By default checkboxes have three statuses indicated by images: un-checked(0), gray-checked(1) and checked(2). If an item is checked or un-checked, then all its descendants have the same status. If an item is gray-checked, then its descendants have various statuses. When the status of an item changes, all the descendants of that item change to the same status, and all its ancestors change to gray-checked.

For non-default status-changing behavior, specify checkbox-next-map . The value can be

When the status of an item is changed, the statuses of items above and below it in the tree may also be changed: the system recurses up and down the tree using checkbox-parent-function and checkbox-child-function respectively.

To recurse upwards, checkbox-parent-function is called on the parent with five arguments: the parent, the parent's status, the item, the item's status and an flag which is non-nil if all the items at the same level as the item now have the same status:

checkbox-parent-function parent parent-status item item-status all-items-same-p => new-parent-status , recurse-up , recurse-down

If new-parent-status differs from parent-status , then the status of parent is set to new-parent-status . If recurse-up is non-nil, then the system recurses up from parent, and if recurse-down is non-nil, the system recurses down. The default checkbox-parent-function returns (values new-item-status t nil) where new-item-status is item-status if all-items-same-p is non-nil and 1 otherwise.

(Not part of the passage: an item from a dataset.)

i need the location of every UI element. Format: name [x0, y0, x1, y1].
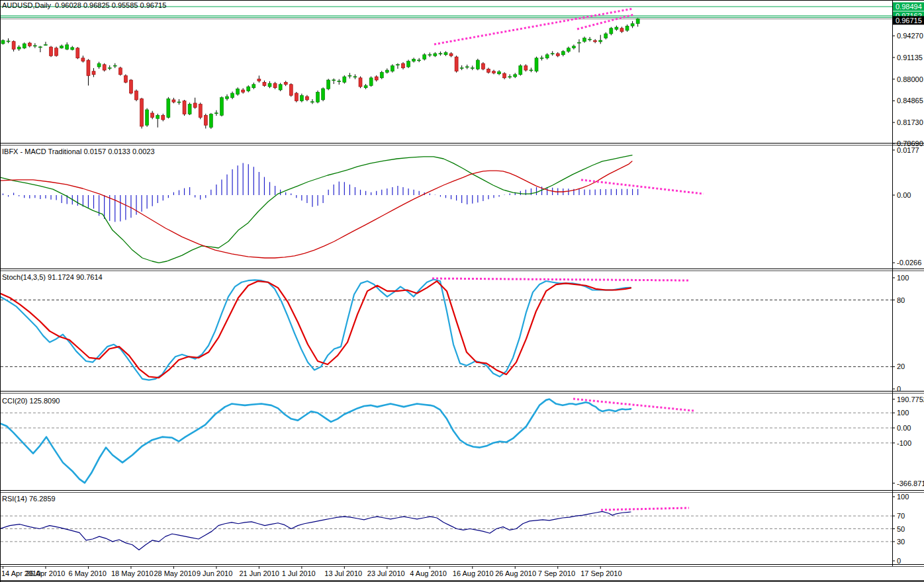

To recurse downwards, checkbox-child-function is called on each child with four arguments and the results are used similarly to those of checkbox-parent-function :

checkbox-child-function child child-status item item-status => new-child-status , recurse-up , recurse-down

The default checkbox-child-function returns (values parent-status nil t).

Note: if an item has never been expanded, then it has no children. If an item has been collapsed, then it has children even though they are not currently visible.

checkbox-parent-function and checkbox-child-function should not modify the tree in any way.

checkbox-change-callback takes three arguments: the tree, a list of items and their new status:

checkbox-change-callback tree items new-status

This is called after the new statuses of items and their ancestors and descendants have been resolved.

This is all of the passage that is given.